O sistema caiu

- O sistema caiu - informou-me a atendente, cara redonda de tédio.

- E demora para voltar?

- Consultamos o astrólogo residente e ele avaliou que numa conjunção de Júpiter e Plutão retrógrado, isso pode significar uma espera de algumas horas - respondeu como quem declama um texto decorado.

- Vocês têm o Manual para Resolução de Crises Inesperadas?

- Sim, é padrão. Está ali, naquela estante - disse ela, apontando para um móvel ao seu lado.

- Há um modo mais rápido de resolver esse tipo de situação - insisti. - Acho que vocês não esgotaram todas as possibilidades.

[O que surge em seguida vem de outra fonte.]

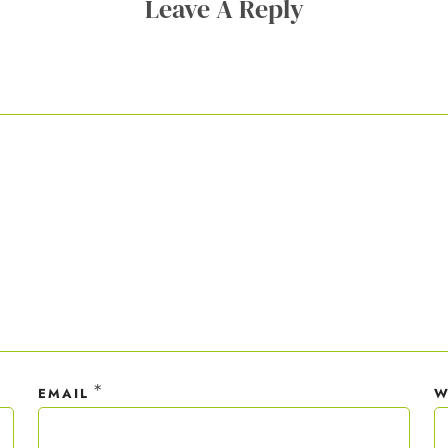
Leave A Reply
ner Anmeldung wirst du meiner Liste hinzugefügt. Du kannst dich jederzeit
em Klick abmelden. Deine Daten behandle ich wie ein rohes Ei und gemäß 
hutzrichtlinien.
*
EMAIL
W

- O que o senhor sugere? - A atendente estava visivelmente de má vontade.

- É sabido que um sacrifício humano costuma restabelecer o sistema rapidamente. Isso está no Manual.

- O senhor está insinuando que o seu problema é tão urgente que demanda um sacrifício humano para ser agilizado? Veja as outras pessoas na recepção: estão todas aguardando pacientemente que o sistema volte.

- Desculpe, mas o cliente sempre tem razão. Se você não resolver, terei que solicitar ao seu superior que tome as medidas cabíveis - reiterei.

- Lamento, mas para falar com o meu supervisor, é necessário que o sistema volte. E aí, não seria mais necessária a intervenção dele.

Pelo sorrisinho no canto da boca, ela devia estar achando que vencera a parada. Ledo engano.

- Vejo que terei que recorrer ao meu amuleto vinculante - retruquei, tirando a pedra oval, cor de âmbar, do bolso do paletó e colocando-a sobre o balcão. A atendente ficou lívida.

- O senhor não pode fazer isso... - tartamudeou ela.

- Não só posso, como vou - respondi enfaticamente.

E, sem dó nem piedade, exclamei:

- Você vai ficar um mês sem Netflix!

Houve um clarão azulado e um cheiro de ozônio invadiu o ambiente. Olhei para a tela do terminal sobre a mesa da atendente, e a página de login estava aberta, com o cursor piscando convidativamente. O sacrifício humano sempre funcionava!

- Dê entrada, por favor - disse para a atendente, estendendo o meu requerimento por cima do balcão.

Ela me lançou um olhar furioso, como se eu houvesse acabado de destruir todos os seus sonhos. Mas, como não havia outra coisa a fazer, acatou a solicitação.